[Stored dataset items]
_ _ _ _ _

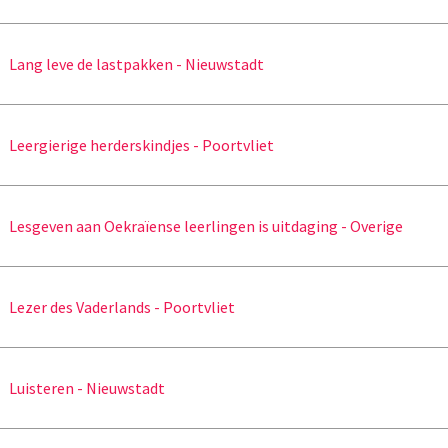
Lang leve de lastpakken - Nieuwstadt
Leergierige herderskindjes - Poortvliet
Lesgeven aan Oekraïense leerlingen is uitdaging - Overige
Lezer des Vaderlands - Poortvliet
Luisteren - Nieuwstadt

_ _ _ _ _

> **Exercise goal**: Line count for "Poortvliet": state how many lines of the records contain it, and give only the number.

> **Answer space**: 2